◆ **TASK DIRECTIONS**
All lines below containing the string "Create" are to be copied.

Bounding box prediction data
▬▬▬▬▬▬

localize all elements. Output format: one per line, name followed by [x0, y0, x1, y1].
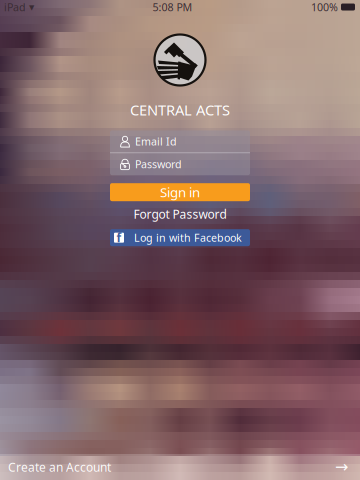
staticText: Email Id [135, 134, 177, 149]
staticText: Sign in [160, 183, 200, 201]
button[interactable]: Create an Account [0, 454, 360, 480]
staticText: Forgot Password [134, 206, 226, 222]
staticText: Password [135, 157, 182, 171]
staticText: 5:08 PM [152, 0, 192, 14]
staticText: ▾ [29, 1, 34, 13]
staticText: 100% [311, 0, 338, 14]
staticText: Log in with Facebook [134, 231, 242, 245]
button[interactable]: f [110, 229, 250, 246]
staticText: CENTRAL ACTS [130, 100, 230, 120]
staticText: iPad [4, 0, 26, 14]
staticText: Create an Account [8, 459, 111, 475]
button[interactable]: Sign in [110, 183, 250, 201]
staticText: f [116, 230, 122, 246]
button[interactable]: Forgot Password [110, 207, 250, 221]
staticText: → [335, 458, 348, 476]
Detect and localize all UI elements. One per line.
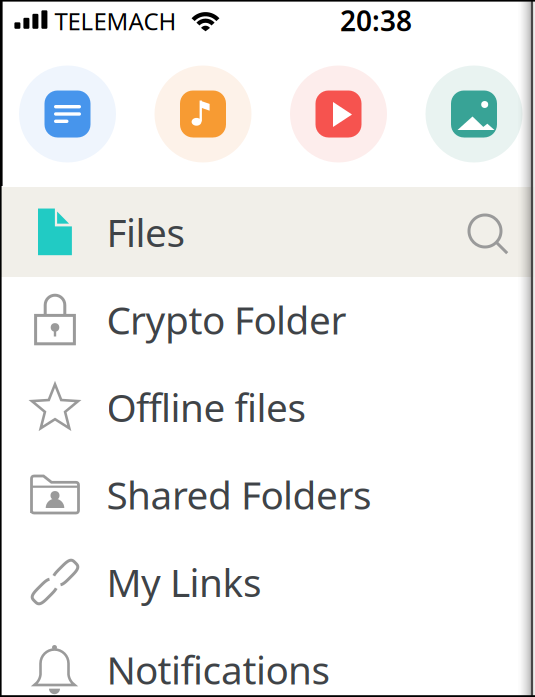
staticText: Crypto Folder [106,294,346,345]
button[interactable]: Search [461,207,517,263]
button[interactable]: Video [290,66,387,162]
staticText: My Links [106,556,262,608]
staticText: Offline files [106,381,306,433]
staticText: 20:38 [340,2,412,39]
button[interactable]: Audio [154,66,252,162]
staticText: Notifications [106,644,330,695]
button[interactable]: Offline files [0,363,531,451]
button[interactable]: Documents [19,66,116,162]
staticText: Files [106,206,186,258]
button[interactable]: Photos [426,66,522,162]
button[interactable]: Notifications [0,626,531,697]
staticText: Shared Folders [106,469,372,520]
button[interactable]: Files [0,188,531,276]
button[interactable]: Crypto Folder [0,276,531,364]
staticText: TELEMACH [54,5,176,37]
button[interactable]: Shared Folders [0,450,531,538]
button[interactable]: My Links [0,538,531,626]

▬▬▬▬▬▬

◆ **OUTPUT OF THE EXERCISE**
button[interactable]: Create an Account [0, 454, 360, 480]
staticText: Create an Account [8, 459, 111, 475]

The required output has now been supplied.